Entre tanto, nos decidimos por este juego que está destinado a niños de entre 6 y 36 meses según pone la caja, aunque sinceramente, pienso que 36 meses son demasiados y que le prestarán poca atención. Pero como todo, depende de cada niño. En el caso de Príncipe, aún está en el proceso de enamoramiento, y como con todo, es un rato lo que le dura el juego.

Lo que nos llevó a buscar algo así fueron las ganas de que progrese en la motricidad fina, y que sea un poco más cuidadoso con las manos, que no de tantos manotazos a todo y que aprenda a hacer las cosas con más suavidad. Se que es un largo camino y un avance importante para un bebé, pero por algo se empieza. Llegará el momento en que lo consiga.

Pues bien, este juego sencillo para nosotros, todo un progreso para ellos, consiste en introducir cada aro en la barra hasta conseguir armar la pirámide. Como se ve son cinco aros de diferentes tamaños y colores, el primero de ellos de plástico más duro y con bolitas que lo hacen sonar al agitarlo, y los demás, son de un plástico más ligero y aplastable con algo de fuerza. La base y la barra se desmontan mediante una rosca, y la base, como bien indica su nombre, es balanceante.
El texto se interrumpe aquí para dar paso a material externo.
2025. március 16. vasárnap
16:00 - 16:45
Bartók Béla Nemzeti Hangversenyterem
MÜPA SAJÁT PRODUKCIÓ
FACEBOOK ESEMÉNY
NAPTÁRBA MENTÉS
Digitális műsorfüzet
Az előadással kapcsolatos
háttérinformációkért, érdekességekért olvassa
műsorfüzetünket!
Aunque tiene una finalidad, existen muchísimas posibilidades para entretenerse con ellos.

Habilidades que trabaja:
-La motricidad fina y la precisión
-Coordinación mano-ojo
-Destreza para coger y sostener una cosa con cada mano
-Experimenta el sentido del equilibrio
-Ayuda a entender el concepto de ordenar y desordenar
-Comprender el concepto de la permanencia del objeto (podemos esconder un aro bajo un cojín para que comprenda que sigue estando ahí y no ha desaparecido como ellos creen)
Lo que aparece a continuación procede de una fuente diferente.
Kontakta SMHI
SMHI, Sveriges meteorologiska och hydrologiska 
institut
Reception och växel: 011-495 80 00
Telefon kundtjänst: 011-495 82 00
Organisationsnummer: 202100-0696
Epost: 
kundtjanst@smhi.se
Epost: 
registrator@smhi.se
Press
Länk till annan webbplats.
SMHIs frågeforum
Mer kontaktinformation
Por el momento, Príncipe no ve atractivo en limitarse a ponerlos y quitarlos de la barra, y aunque lo ha intentado al verme a mí y emocionarse con ello, no lo consigue lógicamente, pero tampoco le preocupa.
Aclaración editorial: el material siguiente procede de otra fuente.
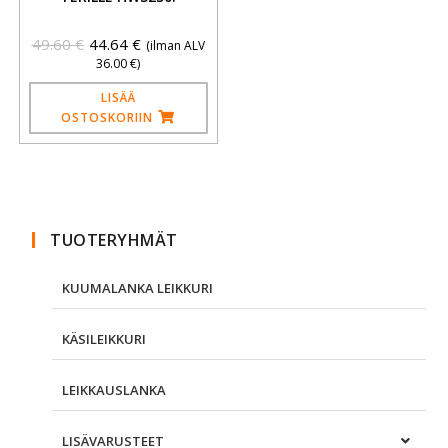
49.60
€
44.64
€
(ilman ALV
36.00
€
)
LISÄÄ
OSTOSKORIIN
TUOTERYHMÄT
KUUMALANKA LEIKKURI
KÄSILEIKKURI
LEIKKAUSLANKA
LISÄVARUSTEET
-Le gusta coger cada uno con una mano distinta, y si otro le interesa suelta el que tiene en la mano para cogerlo
-Al tener un buen tamaño, abarca su manita y le permite aprender a coger cosas de diferente forma, como tiene cogido el aro naranja el niño de esta foto
-Es buena opción para chocar unos con otros y ver que puede, indirectamente, hacer palmas con sus manos
-Si lanzoun aro al aire y lo cojo se revuelca de la risa
-Como la base y la barra se desmontan le gusta explorarlas por separado, le llama la atención ver como la base se balancea y chupar la barra y jugar a dar palos a las cosas con ella
-Experimenta también a meter los aros en la barra, sin éxito y sin interés, pero lo manipula como a él se le antoja y le entretiene por un rato
-Y por supuesto, lanzarlos es su mejor entretenimiento

En cuanto a precio, me costó 15€ en la juguetería Toys’R’Us y a mí me convence. Vamos a ver cuánto tiempo le dura.

¿Qué opinas de este juguete? ¿Tus hijos lo han probado? ¿Con qué experimentaron la motricidad fina?